▶ _TASK TO COMPLETE_: Within this material, state how many lines include the string "week". Reply with the number only.
-------------------------
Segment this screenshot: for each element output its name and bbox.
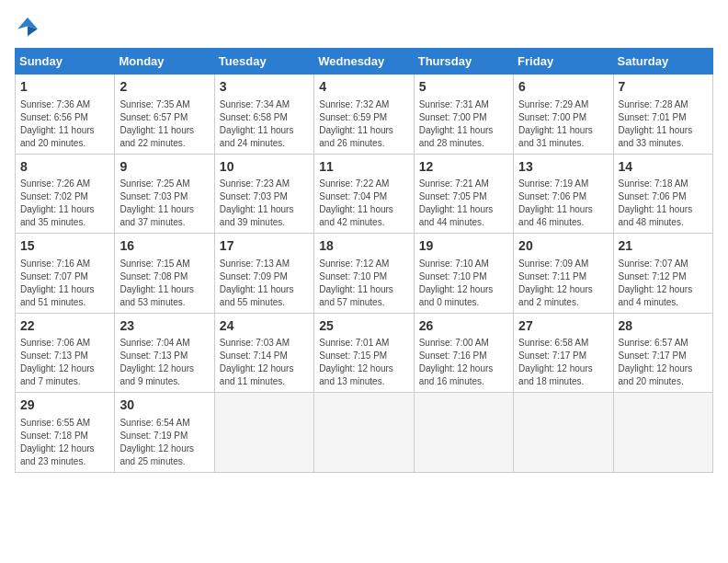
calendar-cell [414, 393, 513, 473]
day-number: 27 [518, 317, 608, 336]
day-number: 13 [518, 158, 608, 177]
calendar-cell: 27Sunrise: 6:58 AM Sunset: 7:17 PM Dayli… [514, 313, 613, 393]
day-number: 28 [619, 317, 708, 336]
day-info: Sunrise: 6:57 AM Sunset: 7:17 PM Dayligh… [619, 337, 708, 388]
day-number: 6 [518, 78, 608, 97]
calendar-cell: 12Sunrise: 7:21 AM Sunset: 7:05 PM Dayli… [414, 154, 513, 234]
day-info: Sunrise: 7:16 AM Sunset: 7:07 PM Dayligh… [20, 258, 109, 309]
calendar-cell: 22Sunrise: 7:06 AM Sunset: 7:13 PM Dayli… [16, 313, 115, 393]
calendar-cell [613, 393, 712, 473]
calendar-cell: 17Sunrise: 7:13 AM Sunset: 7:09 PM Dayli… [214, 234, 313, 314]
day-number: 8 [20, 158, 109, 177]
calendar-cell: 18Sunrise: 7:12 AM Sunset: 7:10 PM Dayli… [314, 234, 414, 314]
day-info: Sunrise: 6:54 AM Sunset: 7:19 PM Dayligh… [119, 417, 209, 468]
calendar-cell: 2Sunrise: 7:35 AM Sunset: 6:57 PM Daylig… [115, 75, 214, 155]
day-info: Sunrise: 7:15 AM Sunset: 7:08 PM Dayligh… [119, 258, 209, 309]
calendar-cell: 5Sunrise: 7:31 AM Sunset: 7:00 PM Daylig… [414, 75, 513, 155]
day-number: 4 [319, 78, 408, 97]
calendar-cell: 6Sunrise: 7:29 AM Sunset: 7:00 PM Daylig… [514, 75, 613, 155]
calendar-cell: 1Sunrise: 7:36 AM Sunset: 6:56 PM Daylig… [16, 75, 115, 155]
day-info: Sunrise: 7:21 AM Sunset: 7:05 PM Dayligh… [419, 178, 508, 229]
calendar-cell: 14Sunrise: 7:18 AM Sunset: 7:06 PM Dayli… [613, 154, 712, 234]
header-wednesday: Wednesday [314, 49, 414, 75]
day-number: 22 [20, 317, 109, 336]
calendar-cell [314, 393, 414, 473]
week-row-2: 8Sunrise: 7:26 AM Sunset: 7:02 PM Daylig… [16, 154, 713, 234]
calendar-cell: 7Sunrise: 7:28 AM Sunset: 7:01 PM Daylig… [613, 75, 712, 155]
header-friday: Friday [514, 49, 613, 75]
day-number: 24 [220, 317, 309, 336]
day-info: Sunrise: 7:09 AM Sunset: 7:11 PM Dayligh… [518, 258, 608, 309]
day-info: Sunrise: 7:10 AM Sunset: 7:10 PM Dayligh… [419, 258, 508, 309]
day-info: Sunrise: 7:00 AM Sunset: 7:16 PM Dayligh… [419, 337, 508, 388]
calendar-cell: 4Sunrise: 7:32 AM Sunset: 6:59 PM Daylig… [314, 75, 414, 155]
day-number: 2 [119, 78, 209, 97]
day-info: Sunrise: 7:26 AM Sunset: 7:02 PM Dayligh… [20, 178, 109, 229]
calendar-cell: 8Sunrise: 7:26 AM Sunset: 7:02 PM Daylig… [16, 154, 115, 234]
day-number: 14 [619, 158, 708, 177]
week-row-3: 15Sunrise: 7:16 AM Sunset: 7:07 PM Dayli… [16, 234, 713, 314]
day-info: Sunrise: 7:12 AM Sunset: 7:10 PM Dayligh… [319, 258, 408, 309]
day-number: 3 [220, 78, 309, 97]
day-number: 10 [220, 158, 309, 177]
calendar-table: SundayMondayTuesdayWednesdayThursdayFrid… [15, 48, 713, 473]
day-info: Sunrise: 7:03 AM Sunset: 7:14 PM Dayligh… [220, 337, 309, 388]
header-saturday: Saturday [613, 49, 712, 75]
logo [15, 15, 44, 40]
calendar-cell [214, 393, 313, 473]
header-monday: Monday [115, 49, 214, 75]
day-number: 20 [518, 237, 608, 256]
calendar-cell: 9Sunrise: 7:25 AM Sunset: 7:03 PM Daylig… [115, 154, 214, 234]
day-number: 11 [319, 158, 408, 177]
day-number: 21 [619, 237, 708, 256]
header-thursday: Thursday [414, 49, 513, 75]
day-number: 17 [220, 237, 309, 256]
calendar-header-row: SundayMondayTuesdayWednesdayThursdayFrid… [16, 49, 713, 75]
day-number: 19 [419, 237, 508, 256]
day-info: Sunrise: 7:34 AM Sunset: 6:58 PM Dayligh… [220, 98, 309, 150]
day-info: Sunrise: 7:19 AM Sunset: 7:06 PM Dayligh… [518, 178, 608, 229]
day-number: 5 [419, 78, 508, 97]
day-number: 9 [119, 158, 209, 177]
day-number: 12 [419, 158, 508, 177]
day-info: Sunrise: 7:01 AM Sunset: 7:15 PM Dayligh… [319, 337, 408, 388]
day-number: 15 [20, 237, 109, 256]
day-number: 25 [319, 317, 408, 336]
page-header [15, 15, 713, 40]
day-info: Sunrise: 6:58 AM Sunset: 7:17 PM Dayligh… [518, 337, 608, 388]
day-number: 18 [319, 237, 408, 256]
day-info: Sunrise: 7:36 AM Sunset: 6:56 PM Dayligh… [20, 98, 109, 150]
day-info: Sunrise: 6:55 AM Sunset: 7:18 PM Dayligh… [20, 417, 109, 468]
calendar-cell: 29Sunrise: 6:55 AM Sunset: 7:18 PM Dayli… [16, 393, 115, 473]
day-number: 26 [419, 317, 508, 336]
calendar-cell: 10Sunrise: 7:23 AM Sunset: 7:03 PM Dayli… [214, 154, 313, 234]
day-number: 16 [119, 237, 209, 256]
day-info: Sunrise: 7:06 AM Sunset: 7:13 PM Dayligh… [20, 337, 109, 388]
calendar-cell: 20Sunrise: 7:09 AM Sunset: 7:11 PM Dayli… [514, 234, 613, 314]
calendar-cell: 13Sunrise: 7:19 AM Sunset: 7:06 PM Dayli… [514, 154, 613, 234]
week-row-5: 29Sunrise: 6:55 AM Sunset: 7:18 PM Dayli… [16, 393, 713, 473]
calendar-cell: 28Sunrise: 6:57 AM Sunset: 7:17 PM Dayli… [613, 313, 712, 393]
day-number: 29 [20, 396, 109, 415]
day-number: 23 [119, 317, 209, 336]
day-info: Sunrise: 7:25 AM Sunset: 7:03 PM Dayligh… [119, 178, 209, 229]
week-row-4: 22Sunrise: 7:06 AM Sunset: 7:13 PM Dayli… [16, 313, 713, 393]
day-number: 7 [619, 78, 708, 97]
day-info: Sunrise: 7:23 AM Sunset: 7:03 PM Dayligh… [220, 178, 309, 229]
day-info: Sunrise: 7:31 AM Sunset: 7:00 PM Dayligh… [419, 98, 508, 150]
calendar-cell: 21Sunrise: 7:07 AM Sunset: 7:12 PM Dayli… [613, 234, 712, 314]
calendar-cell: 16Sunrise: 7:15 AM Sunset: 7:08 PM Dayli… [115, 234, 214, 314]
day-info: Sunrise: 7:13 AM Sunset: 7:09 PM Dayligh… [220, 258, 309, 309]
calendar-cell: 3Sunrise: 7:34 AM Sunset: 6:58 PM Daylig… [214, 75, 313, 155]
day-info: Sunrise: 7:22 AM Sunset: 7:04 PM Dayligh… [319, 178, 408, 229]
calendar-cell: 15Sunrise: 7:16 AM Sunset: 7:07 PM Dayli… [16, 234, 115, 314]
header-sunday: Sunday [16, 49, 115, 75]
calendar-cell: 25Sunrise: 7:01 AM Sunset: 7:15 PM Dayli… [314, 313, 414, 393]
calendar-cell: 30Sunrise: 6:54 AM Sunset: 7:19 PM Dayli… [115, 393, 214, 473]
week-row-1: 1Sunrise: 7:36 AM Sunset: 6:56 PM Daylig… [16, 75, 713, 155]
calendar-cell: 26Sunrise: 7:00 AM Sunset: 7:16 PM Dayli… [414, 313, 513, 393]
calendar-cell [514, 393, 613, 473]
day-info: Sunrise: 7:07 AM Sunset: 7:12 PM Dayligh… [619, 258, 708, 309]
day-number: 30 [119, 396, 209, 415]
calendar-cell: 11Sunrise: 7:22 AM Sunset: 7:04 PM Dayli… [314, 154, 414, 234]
-------------------------
▶ _ANSWER_: 5